As Random forests use many instances of DecisionTreeClassifier, they share many of the same
parameters such as the criterion (Gini Impurity or Entropy/Information Gain),
max_features, and min_samples_split.

Also, there are some new parameters that are used in the ensemble process:
    
    • n_estimators: This dictates how many decision trees should be built. A higher value will take longer to run, but will (probably) result in a higher accuracy.
    • oob_score: If true, the method is tested using samples that aren't in the random subsamples chosen for training the decision trees.
    • n_jobs: This specifies the number of cores to use when training the decision trees in parallel.

In [35]:
from sklearn.ensemble import RandomForestClassifier
clf = RandomForestClassifier(random_state=14)
scores = cross_val_score(clf, X_teams, y_true, scoring='accuracy')
print("Using full team labels is ranked higher")
print("Accuracy: {0:.1f}%".format(np.mean(scores) * 100))
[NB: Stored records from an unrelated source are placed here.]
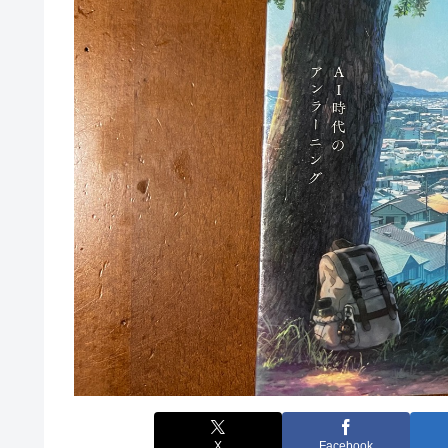
X
Facebook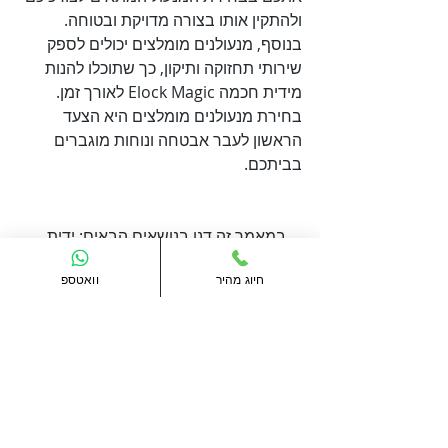
ולהתקין אותו בצורה מדויקת ובטוחה. 
בנוסף, מנעולנים מומלצים יכולים לספק 
שירותי תחזוקה ותיקון, כך שתוכלו להנות 
מידית חכמה Elock Magic לאורך זמן. 
בחירת מנעולנים מומלצים היא הצעד 
הראשון לעבר אבטחה ונוחות מוגברים 
בביתכם.

    במאמר זה דנו בנושאים הבאים: ידית 
חכמה Elock Magic המשלבת אפליקציה 
חיוג מהיר
וואטספ
על WiFi, טביעת אצבע ביומטרית, קוד, 
צ׳יפ, מנעול חכם מורכב על גבי המנעול 
    במאמר הזה עסקנו במספר נושאים 
חשובים ומעניינים בתחום המנעולנות. אנו 
אוהבים לסקור סוגי מנעולים וכיצד ניתן 
להגן על עצמך מפני פריצות. נספר לכם 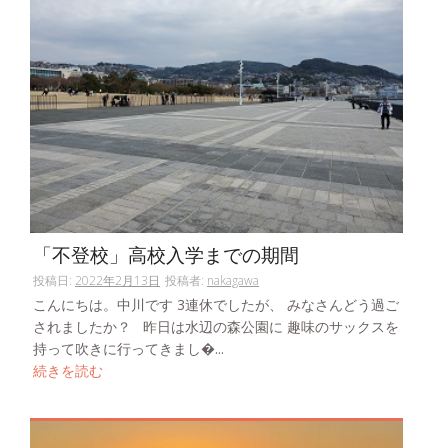
「不登校」高校入学までの期間
投稿日:
2022年2月13日
投稿者:
nakagawa
こんにちは。中川です 3連休でしたが、 みなさんどう過ご
されましたか？ 昨日は水辺の森公園に 趣味のサックスを
持って吹きに行ってきまし�...
続きを読む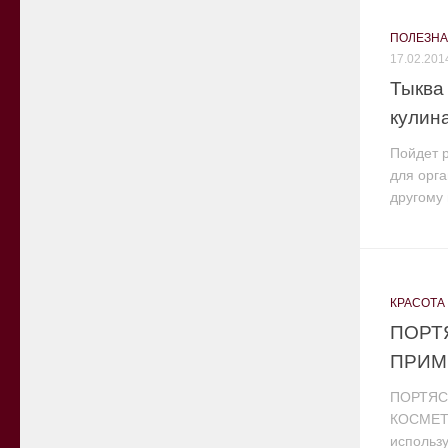
ПОЛЕЗН
17.02.201
Тыква 
кулин
Пойдет р
для орга
другому г
КРАСОТА
ПОРТ
ПРИМ
ПОРТЯС
КОСМЕТИ
использу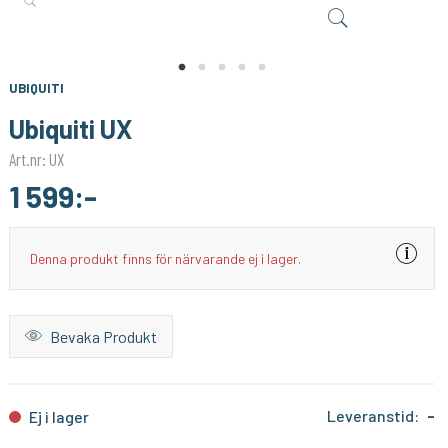
1PIXEL
UBIQUITI
Homey Pro (2023/2026) väggfäste – Stilren och säker väggmontering
Ubiquiti PoE Adapter 15W
159:-
119:-
KÖP
KÖP
UBIQUITI
Ubiquiti UX
Art.nr: UX
1 599:-
Denna produkt finns för närvarande ej i lager.
Bevaka Produkt
Leveranstid:
-
Ej i lager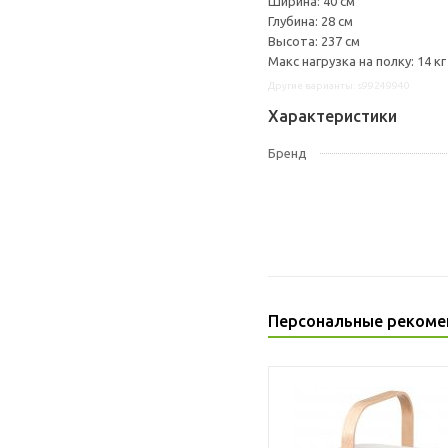
Ширина: 40 см
Глубина: 28 см
Высота: 237 см
Макс нагрузка на полку: 14 кг
Другие варианты: s99249940
Характеристики
Бренд
Персональные рекоме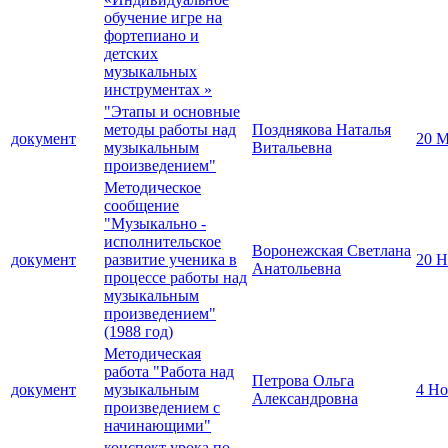
обучение игре на
фортепиано и
детских
музыкальных
инструментах »
"Этапы и основные
методы работы над
Позднякова Наталья
документ
20 М
музыкальным
Витальевна
произведением"
Методическое
сообщение
"Музыкально -
исполнительское
Воронежская Светлана
документ
развитие ученика в
20 Н
Анатольевна
процессе работы над
музыкальным
произведением"
(1988 год)
Методическая
работа "Работа над
Петрова Ольга
документ
музыкальным
4 Но
Александровна
произведением с
начинающими"
конспект урока по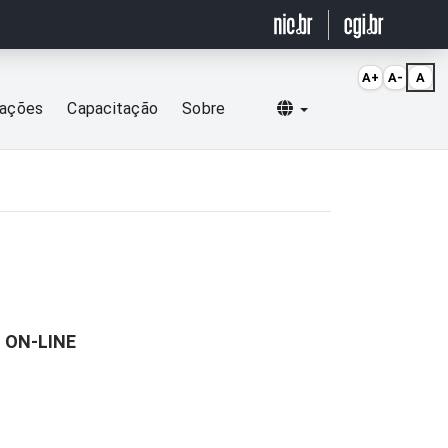
A+
A-
A
Selecionar idioma
cações
Capacitação
Sobre
 ON-LINE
Using full team labels is ranked higher
Accuracy: 60.2%


##### This results in an immediate benefit of 60.6 percent, up by 0.6 points by just swapping the classifier.


Random forests, using subsets of the features, should be able to learn more
effectively with more features than normal decision trees. We can test this by
throwing more features at the algorithm and seeing how it goes:

In [36]:
X_all = np.hstack([X_home_higher, X_teams])

In [37]:
clf = RandomForestClassifier(random_state=14)
scores = cross_val_score(clf, X_all, y_true, scoring='accuracy')
print("Accuracy: {0:.1f}%".format(np.mean(scores) * 100))

Accuracy: 61.1%


###### This results in 61.1 percent —even better!

In [38]:
parameter_space = {
"max_features": [2, 10, 'auto'],
"n_estimators": [100,],
"criterion": ["gini", "entropy"],
"min_samples_leaf": [2, 4, 6],
}
clf = RandomForestClassifier(random_state=14)
grid = GridSearchCV(clf, parameter_space)
grid.fit(X_all, y_true)
print("Accuracy: {0:.1f}%".format(grid.best_score_ * 100))

Accuracy: 63.0%


###### This has a much better accuracy of 64.2 percent!
If we wanted to see the parameters used, we can print out the best model that was
found in the grid search.

In [39]:
print(grid.best_estimator_)

RandomForestClassifier(bootstrap=True, class_weight=None, criterion='entropy',
            max_depth=None, max_features=2, max_leaf_nodes=None,
            min_impurity_split=1e-07, min_samples_leaf=4,
            min_samples_split=2, min_weight_fraction_leaf=0.0,
            n_estimators=100, n_jobs=1, oob_score=False, random_state=14,
            verbose=0, warm_start=False)


In [42]:
dataset[dataset["Home Team"] == "Utah Jazz"]["Date"].values[0]

numpy.datetime64('2016-10-28T00:00:00.000000000')

In [53]:
if dataset.loc[dataset['Home Team'] == ("Utah Jazz")]:
    print(dataset['Date'])
    

ValueError: The truth value of a DataFrame is ambiguous. Use a.empty, a.bool(), a.item(), a.any() or a.all().